Martine Syms is a conceptual entrepreneur based in Los Angeles. Her artwork has been exhibited and screened extensively, including recent presentations at Karma International, Bridget Donahue Gallery, the New Museum, Kunsthalle Bern, The Studio Museum in Harlem, Index Stockholm, MOCA Los Angeles, MCA Chicago. She has lectured at Yale University, SXSW, California Institute of the Arts, University of Chicago, Johns Hopkins University, and MoMA PS1, among other venues. From 2007–11, she directed Golden Age, a project space focused on printed matter. Syms has recently founded Dominica, a small press dedicated to nowhere shit.

Tania Willard, Secwe̓pemc Nation, works within the shifting ideas around contemporary and traditional, often working with bodies of knowledge and skills that are conceptually linked to her interest in intersections between Aboriginal and other cultures. Willard has worked as an artist in residence with Gallery Gachet in Vancouver, Banff Centre's visual arts residency, and as a curator in residence with grunt gallery and Kamloops Art Gallery. Willard's work is in the collections of the Department of Foreign Affairs and International Trade, Kamloops Art Gallery and Thompson Rivers University. Willard’s curatorial work includes Beat Nation: Art Hip Hop and Aboriginal Culture, co-curated with Kathleen Ritter and Unceded Territories: Lawrence Paul Yuxweluptun at the Museum of Anthropology with Karen Duffek. Current projects include, Rule of the Trees, a public art project at Commercial Broadway SkyTrain station and BUSH gallery, a conceptual land-based gallery grounded in Indigenous knowledges. 

Curator: 

cheyanne turions is the Artistic Director at Trinity Square Video. She sits on the Board of Directors for Kunstverein Toronto, the Editorial Advisory Committee for C Magazine and the Education and Community Engagement Committee at the Art Gallery of Ontario. She is also the director of No Reading After the Internet (Toronto).

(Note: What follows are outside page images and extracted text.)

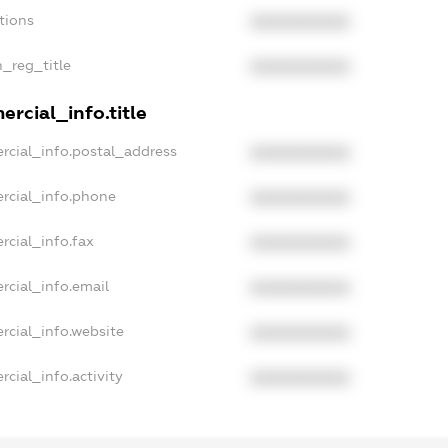
tions
XXXXXXXXXX
n_reg_title
XXXXXXXXXX
rcial_info.title
rcial_info.postal_address
XXXXXXXXXX
rcial_info.phone
XXXXXXXXXX
rcial_info.fax
XXXXXXXXXX
rcial_info.email
XXXXXXXXXX
rcial_info.website
XXXXXXXXXX
cial_info.activity
XXXXXXXXXX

Leila Timmins is a Toronto-based writer and curator. She is currently the Curator of Exhibitions and Public Programs at Gallery 44. 

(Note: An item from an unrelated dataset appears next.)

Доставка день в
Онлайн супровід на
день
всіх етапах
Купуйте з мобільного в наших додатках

Jayne Wilkinson is a Toronto-based writer, editor, and curator. She holds an M.A. in Art History and Critical Theory from the University of British Columbia (Vancouver) and her research focuses on contemporary art and photo-based practices, with specific attention to issues of surveillance, security and representation. She has contributed critical essays to a variety of journals and publications, including C Magazine, Prefix Photo, Inuit Art Quarterly, InVisible Culture and others. She has worked at the Vancouver Art Gallery, was Editor/Publisher at Prefix Photo, Director/Curator at Prefix ICA, and has held teaching positions in Cultural Theory at Emily Carr University of Art and Design and in Visual Studies at the University of Toronto St. George. She is currently Assistant Curator at the Blackwood Gallery, University of Toronto Mississauga.